Le rapport de la commission présidée par Jean-Philippe Mattei et Charles de Courson, remis le 17 juillet 2026, a proposé une refonte plus ambitieuse du financement de la protection sociale, intégrant une « contribution de solidarité intergénérationnelle » assise sur l’ensemble des revenus — y compris les revenus de remplacement — et non plus seulement sur les revenus d’activité. Cette proposition, si elle était reprise dans le projet de loi de finances pour 2027 ou le projet de loi de financement de la sécurité sociale, nécessiterait une révision de l’architecture même des prélèvements sociaux et soulèverait des questions constitutionnelles complexes quant à la distinction entre impôt et cotisation sociale, le Conseil constitutionnel ayant, dans sa décision n° 2014-698 DC, jugé que les prélèvements finançant la protection sociale peuvent légalement reposer sur une assiette incluant les revenus de remplacement.

En définitive, l’analyse des dispositifs fiscaux applicables aux retraités, à la lumière de la doctrine administrative du BOFiP et des jurisprudences constitutionnelles et administratives récentes, révèle un édifice juridique complexe dont la modification ne peut s’opérer qu’avec une extrême prudence législative.
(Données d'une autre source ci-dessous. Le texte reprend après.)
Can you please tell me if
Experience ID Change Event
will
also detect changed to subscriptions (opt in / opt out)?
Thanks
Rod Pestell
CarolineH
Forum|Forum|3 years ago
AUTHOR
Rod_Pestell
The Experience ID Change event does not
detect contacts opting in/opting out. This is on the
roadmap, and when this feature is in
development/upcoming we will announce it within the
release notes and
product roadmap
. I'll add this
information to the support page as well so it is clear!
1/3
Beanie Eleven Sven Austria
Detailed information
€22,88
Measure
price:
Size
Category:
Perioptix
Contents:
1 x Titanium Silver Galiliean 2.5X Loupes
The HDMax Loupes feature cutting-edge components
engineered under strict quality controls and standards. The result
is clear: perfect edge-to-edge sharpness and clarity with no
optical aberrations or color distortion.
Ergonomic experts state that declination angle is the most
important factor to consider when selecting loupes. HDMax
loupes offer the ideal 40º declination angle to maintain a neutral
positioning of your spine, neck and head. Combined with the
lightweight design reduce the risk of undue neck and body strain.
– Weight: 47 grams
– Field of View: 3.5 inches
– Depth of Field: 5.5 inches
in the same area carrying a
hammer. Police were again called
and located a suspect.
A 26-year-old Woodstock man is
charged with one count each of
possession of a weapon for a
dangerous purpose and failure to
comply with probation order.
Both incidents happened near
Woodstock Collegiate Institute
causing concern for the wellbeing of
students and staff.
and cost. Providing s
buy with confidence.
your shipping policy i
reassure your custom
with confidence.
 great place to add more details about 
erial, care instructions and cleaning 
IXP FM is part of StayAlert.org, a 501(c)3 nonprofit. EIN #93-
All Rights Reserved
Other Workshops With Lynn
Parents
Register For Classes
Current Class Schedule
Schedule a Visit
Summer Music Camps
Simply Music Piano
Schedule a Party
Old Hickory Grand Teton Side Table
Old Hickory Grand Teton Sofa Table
La fenêtre politique qui s’ouvre à l’approche de la présidentielle de 2027, conjuguée à l’urgence budgétaire documentée par le rapport du Conseil d’orientation des retraites du 8 juin 2026 et les études économiques de l’OCDE du 30 juin 2026, rend plausible l’adoption de mesures ciblées dès le projet de loi de finances pour 2027. Ces mesures devront néanmoins satisfaire aux exigences constitutionnelles de proportionnalité, de non-rétroactivité et d’égalité devant les charges publiques, sous le contrôle vigilant du Conseil constitutionnel et du Conseil d’État. Le débat est lancé : il est désormais juridique autant que politique.